Energy Department spokesman Damien LaVera said Enbridge would pay for the cost overruns, complete the line and repay the loan. “Despite facing some delays, this crucial transmission project is getting back on track,” he said.

Friedman said that he found “that Western’s lack of lending experience contributed to the issues we identified.” He said that Western did not ask Tonbridge to establish a reserve fund that would pay for cost overruns and that Western was unable to assess the reasons for delays.

He said that, “although we did not confirm their assertions, certain Western officials indicated that they encountered pressure from the Department to spend Recovery Act funds expeditiously.”
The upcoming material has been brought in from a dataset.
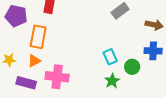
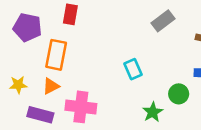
cyan rectangle: (110, 57) -> (133, 69), moved

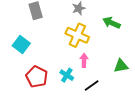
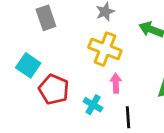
red pentagon: (37, 77) -> (54, 89), moved
black line: (92, 85) -> (128, 117), turned -56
In 2009, with the economy in dire shape, the Obama administration saw the Western Area Power Administration as a good conduit for stimulus money. As a wholly controlled part of the Energy Department, it could quickly turn plans into activity. Two-thirds of the Montana Alberta Tie Line is supposed to travel through the United States, and use American labor and materials.

The line was also supposed to promote the development of 300 megawatts of wind power in Montana, enough to power 150,000 homes.

The groundbreaking ceremony took place on Nov. 30, 2009, but the developers have struggled to obtain the right of way to build across private land in Montana and also squabbled with contractors.

Tonbridge later ran out of money.

A Canadian company called NaturEner Energy Canada delayed construction of its planned Rim Rock Wind Farm.

Now, however, the acquisition of the line by Enbridge has raised hopes that construction can resume. NaturEner is again preparing to start its project, though it has scaled down the size of its planned wind farm to 189 megawatts, from the original 300 megawatts planned.

In an example of the complexity of U.S. energy policy, the power will be sold to San Diego Gas & Electric, which won’t use the electricity directly but will get credits to meet California standards for renewable energy use.

The inspector general said that the Western Area Power Authority should have had a management system to “provide timely, integrated cost and schedule information to allow Western to adequately monitor the progress of the project.” He said that the transmission line company provided “inadequate information” for “over a year.”

He acknowledged that “not all of the issues causing delays and cost overruns were within Western’s control.” He noted that the transmission company had not yet secured the use of 79 parcels of land in Montana and that a December 2010 Montana court decision “curtailed the rights of utilities to condemn property for development of transmission lines.”

But Friedman said that the project “raises questions about the sufficiency and effectiveness of internal controls” at Western Area Power Authority. “In the event of a project failure, Western and ultimately the U.S. taxpayer could bear a large financial burden,” he wrote. “We believe that more aggressive up front efforts to monitor project performance and control use of federal funds may have served to better protect taxpayer interests.”

Western approved $161 million in loans, and has let the transmission company draw down $152 million.

Deputy Energy Secretary Daniel B. Poneman replied in an Oct. 28 letter to Friedman that “both Western and the Department have learned important lessons from this process.” Poneman said Western had “limited the taxpayers’ financial exposure” and that work on the line “will soon resume.”

Poneman said the Energy Department would take the inspector general’s recommendations and that Western Area Power Authority had hired Deloitte Corporate Finance for additional expertise.

The power authority has financing plans that “dwarf” the Montana-to-Alberta transmission line, Friedman wrote, noting that the Energy Department agency was planning to “invest as much as $1.5 billion in a potential $3 billion transmission line project that would cross several states and hundreds of miles.”

He said the power authority should make changes before lending any further money under the stimulus funding.